メルカリCEOの山田進太郎氏が立ち上げた奨学金制度である「山田進太郎D&I財団 STEM(理系)女子高校生奨学金」は、今年9月30日までをエントリー期間としている。

支給額は国公立進学者で年間25万円、私立進学者で同50万円を想定しており、採用数については、初年度は最大100名程度。支給対象となるのは2022年4月に高等学校入学予定の女子で、日本国内の高等学校理数科、令和3年度スーパーサイエンスハイスクール指定高等学校、または高等専門学校の入学予定者(なお中学校からの内部進学者は除く)となる。

募集概要
・支給金額:国公立25万円/年、私立50万円/年
・対象:2022年4月に高校入学予定の女性
・採用人数:最大100名
※奨学金は22年5月頃指定口座への年額振込を予定。対象は性自認もしくは戸籍上の性別が女性の方。奨学金の対象校はこちら

山田氏は国内の著名起業家の1人だ。早稲田大学を卒業後、ウノウを設立。「映画生活」「フォト蔵」「まちつく!」などのインターネットサービスを立ち上げ、10年にウノウをZyngaに売却。同社を12年に退社後、世界一周を経て、13年2月メルカリを創業した。フリマアプリを軸に業績を伸ばし、18年6月に東証マザーズに上場し、現在に至っている。同社では外国籍のエンジニアが半数を占めるなど、山田氏はシリコンバレーの著名企業とのグローバル競争を意識した経営姿勢を貫く。
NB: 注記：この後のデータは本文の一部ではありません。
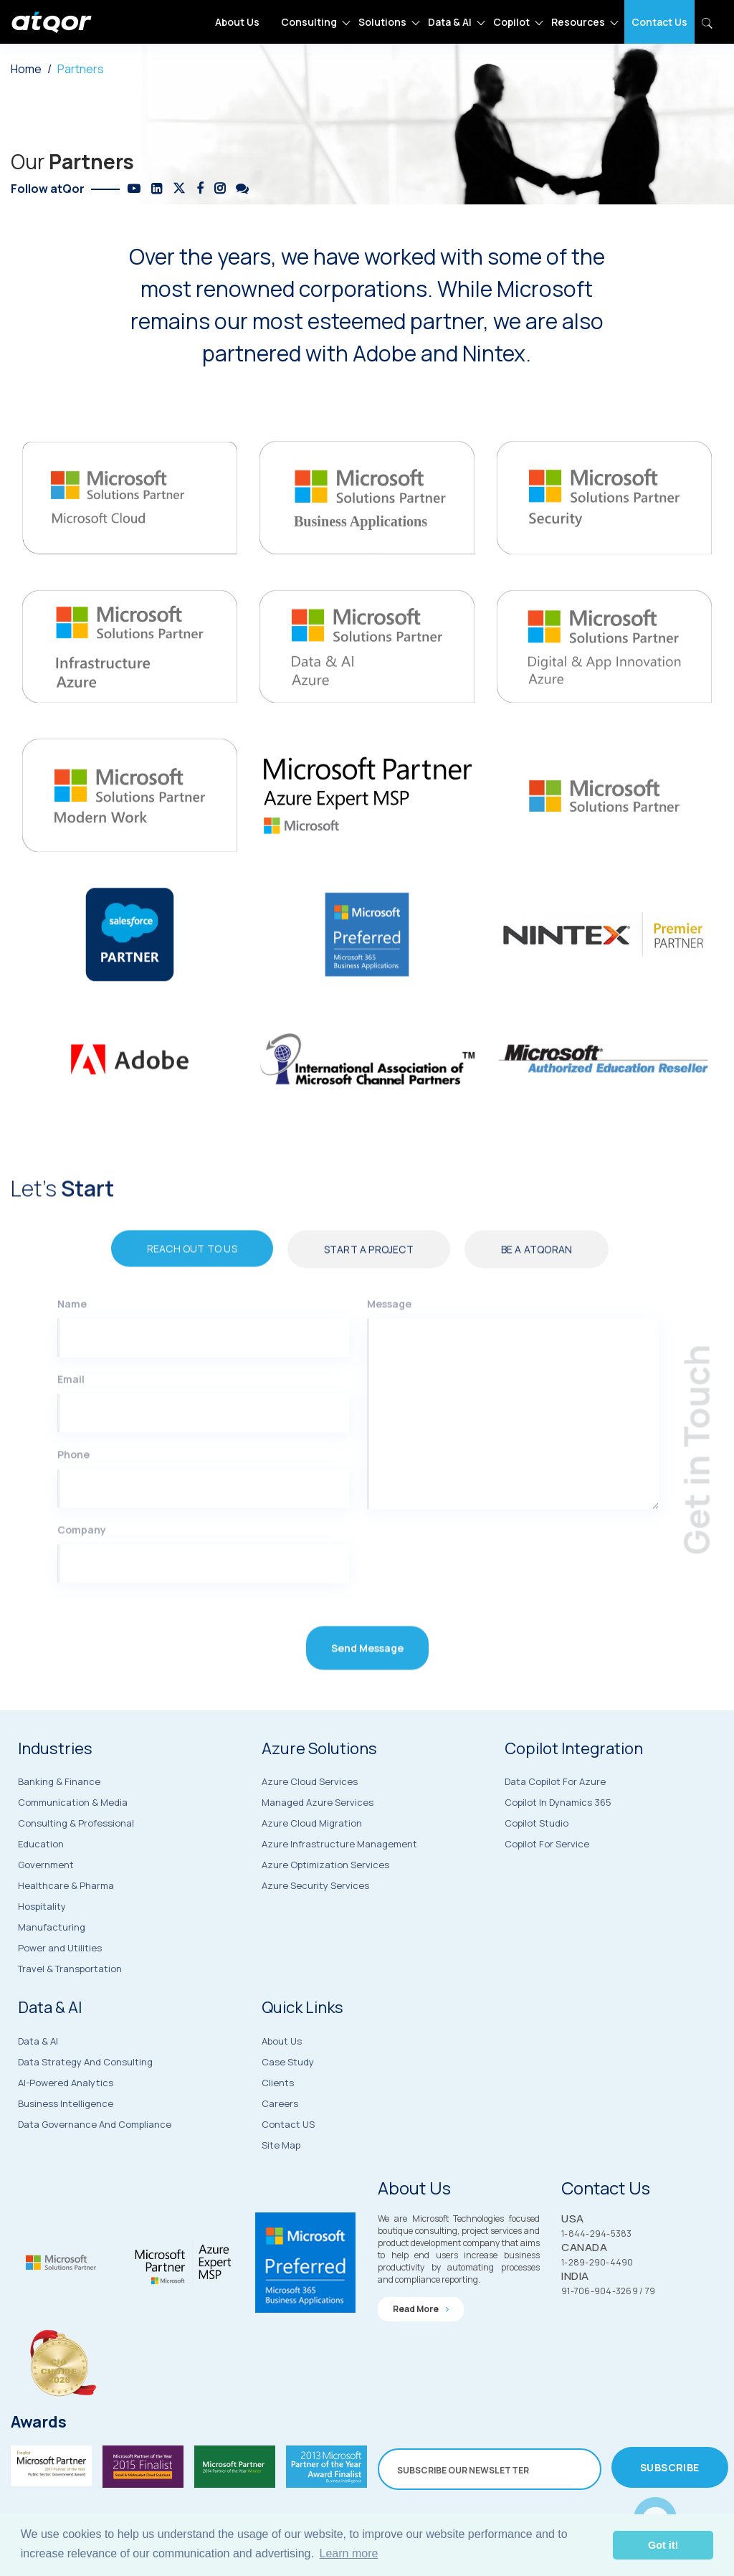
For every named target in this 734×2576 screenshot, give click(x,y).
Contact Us (659, 22)
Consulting (309, 22)
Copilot (511, 22)
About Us (237, 22)
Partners (80, 69)
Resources (578, 22)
山田氏が設立した一般財団法人山田進太郎D&I財団の「D&I」とは、「ダイバーシティ&インクルージョン」のことで、性別・年齢・人種・宗教などにかかわらず、お互いを尊重し、誰もが自身の持つ能力を発揮し、活躍できる状態を意味し、今後D&Iを日本国内で積極的に推進していくという山田氏の願いが込められている。